In July, 1858, the Cecil Democrat reported that Benjamin Chambers had pursued two men attempting to escape from him. When Chambers reached Wilmington, Delaware, he managed to arrest Jake just as he was about to board the train for Philadelphia. According to the Democrat, Jake claimed that a white man persuaded him to escape. Jim, the other man fleeing for freedom, arrived safely in Philadelphia, where Still picks up the narrative without reference to the escape (Underground Railroad, 469). Unmentioned in the newspaper, Jim’s wife, Mary Ann, had accompanied him, having escaped from Elias Rhoads, who resided in the same area of the county.
Jim resented that Chambers would hire him out and then keep all the pay. A number of arrivals at Still’s office had expressed resentment over being hired out and receiving nothing for their toil. Slaves were already forced to work without pay for their enslavers, but to be hired out and receive nothing in return added to the sense of injustice, and underscored the absence of control over their own lives. But what worried Jim most, and led to the decision to run, was that Chambers son was expecting to inherit Jim soon, and he made it clear that he intended to sell him. “The manner of the son stirred Jake's very blood to boiling heat it seemed. His suffering, and the suffering of his fellow-bondsmen had never before appeared so hard. The idea that he must work, and be sold at the pleasure of another, made him decide to "pull up stakes," and seek refuge elsewhere.” Still added to the narrative that “such a spirit as he possessed could not rest in servitude.”
The map shows the location of Benjamin Chambers’s properties, and illustrates how close he lived to Delaware. The road into leading into Delaware is named Woods Road today. Still does not say at what point Jim and his wife connected with the Underground Railroad, but for Jim, Jake, and Mary Ann to buy train tickets in Wilmington they either had their own funds, or this is where the Underground Railroad assists in the escape.
Notice that in the same area of the map as Chambers, are two properties of Samuel Smith, who is located even closer to the state line than Chambers. I am adding a second narrative from William Still (Underground Railroad, 472) to this post because of the proximity of the two sets of properties.

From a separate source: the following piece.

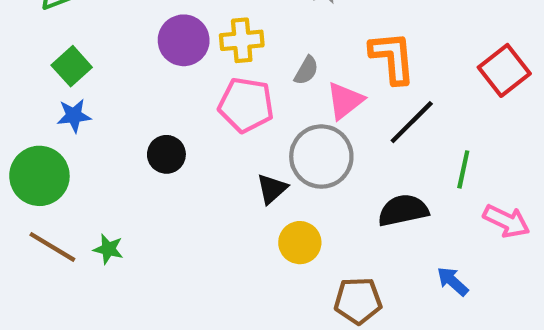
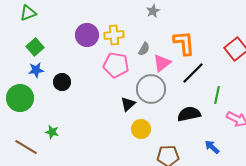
black circle: (166, 154) -> (62, 82), moved
brown line: (52, 247) -> (26, 147), moved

The arrival of George Robinson, age 21, in Philadelphia was in 1858, the same year as the arrival of Jim and Mary Ann. Robinson gave the same reason for fleeing. “George Robinson stated that he came from a place about one and a half miles from the Chesapeake Bay, one mile from Old town, and five miles from Elkton, and was owned by Samuel Smith, a farmer, who was ‘pretty cross and an ill man.’ George's excuse for withdrawing his valuable services from Mr. Smith at the time that he did, was attributable to the fact, that he entertained fears that they were about to sell him. Having cautiousness largely developed he determined to reach Canada and keep out of danger.”